MouseHunt
- Developer: HitGrab, Inc.
- Type: Strategy, multiplayer
- Launched: 7 March 2008
- Platforms: Web browser; iOS; Android;
- Status: Active
- Website: mousehuntgame.com

= MouseHunt =

2008 video game

MouseHunt is a passive browser game in which players, referred to as hunters, catch mice with a variety of traps to earn experience points and virtual gold. MouseHunt was developed by HitGrab, Inc. under the direction of Bryan Freeman and Joel Auge, and was released to a select group of beta testers in early 2007. On 7 March 2008, MouseHunt was officially released to the general public. Just nine months later, MouseHunt earned a $250,000 grant from Facebook's seed fund fbFund. In 2011, it was shortlisted by Facebook as a top game with 50,000 to 100,000 users. It was one of the first games on Facebook to introduce a tradeable digital good (SUPER|brie+).

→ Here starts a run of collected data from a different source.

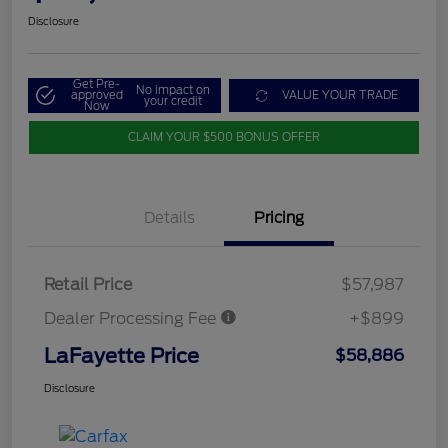
Disclosure
Get Pre-
No impact on
approved
VALUE YOUR TRADE
your credit
Now
CLAIM YOUR $500 BONUS OFFER
Details
Pricing
Retail Price
$57,987
Dealer Processing Fee
+$899
LaFayette Price
$58,886
Disclosure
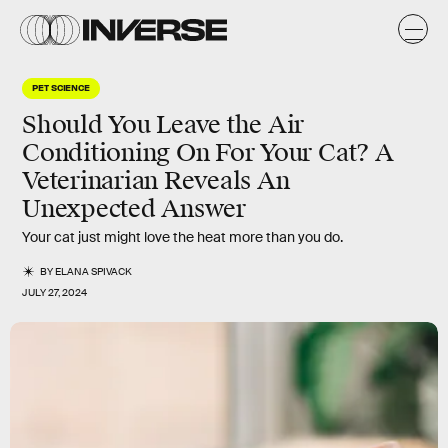
PET SCIENCE
Should You Leave the Air
Conditioning On For Your Cat? A
Veterinarian Reveals An
Unexpected Answer
Your cat just might love the heat more than you do.
BY
ELANA SPIVACK
JULY 27, 2024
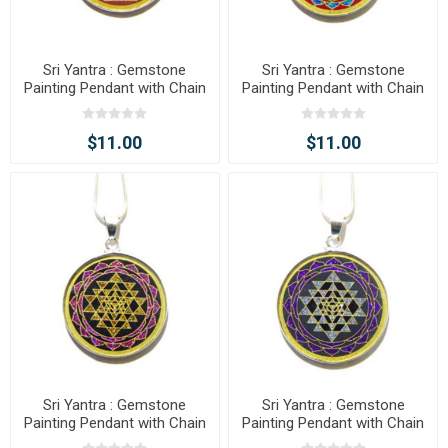
Sri Yantra : Gemstone
Sri Yantra : Gemstone
Painting Pendant with Chain
Painting Pendant with Chain
$11.00
$11.00
Sri Yantra : Gemstone
Sri Yantra : Gemstone
Painting Pendant with Chain
Painting Pendant with Chain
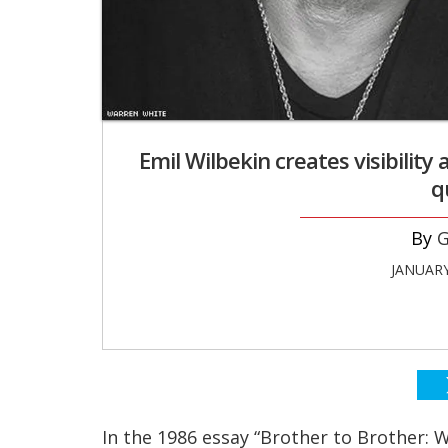
Emil Wilbekin creates visibilit
q
G
JANUARY
In the 1986 essay “Brother to Brother:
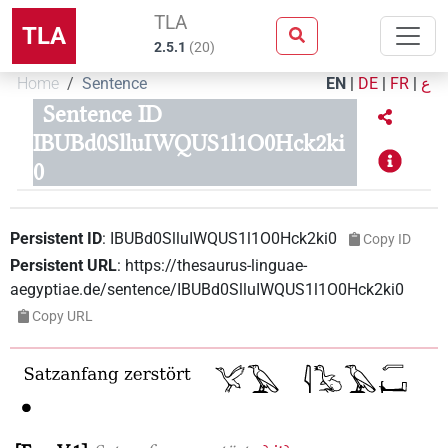
TLA
TLA
2.5.1
(
20
)
Home
Sentence
EN
|
DE
|
FR
|
ع
Sentence ID
IBUBd0SlluIWQUS1l1O0Hck2ki
0
Persistent ID
:
IBUBd0SlluIWQUS1l1O0Hck2ki0
Copy ID
Persistent URL
:
https://thesaurus-linguae-
aegyptiae.de/sentence/IBUBd0SlluIWQUS1l1O0Hck2ki0
Copy URL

MouseHunt released mobile apps for iOS on 17 October 2012 and Android on 7 December 2012.

==Story==
MouseHunt is set in the fantasy kingdom of Gnawnia. The player is a hunter, commissioned by the King of Gnawnia to catch mice in a variety of environments using virtual traps, bases, and cheeses. Additional lore is unlocked by catching mice that drop Torn Pages, which describe the adventures and observations of Plankrun, the game's mythical first-ever hunter.

==Gameplay==
MouseHunt is a passive game, intended to be played while surfing the Web. The player, called a hunter, arms a trap (using cheese as bait) and can then sound the "Hunter's Horn" once every 15 minutes. If a player is playing the game for the first time, there is a special mission and the player can sound the "Hunter's Horn" once every 30 seconds. Every time the hunter's horn is sounded, they are taken on a hunt and have a possibility of catching a mouse. For each mouse the player catches, they get a unique reward, which is a certain number of points and gold, dependent on the breed of mouse captured. Automatic "Trap Checks" conducted every hour allow for a total of five opportunities to catch mice every hour. To ease out server load, Trap checks for different users are timed at either the :00, :15, :30 or :45 during the hour. However, one has to log in to sound the Hunter's Horn at least once per 24 hours for the automatic 'Trap Checks' to continue.

==Developers==
MouseHunt was developed by HitGrab Inc., a company based in Oakville, Ontario, Canada. MouseHunt was officially launched on 7 March 2008 after receiving praise from a group of 100 beta testers. MouseHunt version 1.0 was upgraded to version 2.0 on 6 October 2008, boasting significantly improved coding and design. MouseHunt version 3.0 (Longtail) was launched on 8 June 2010, reworking several aspects of the game's mechanics and interface.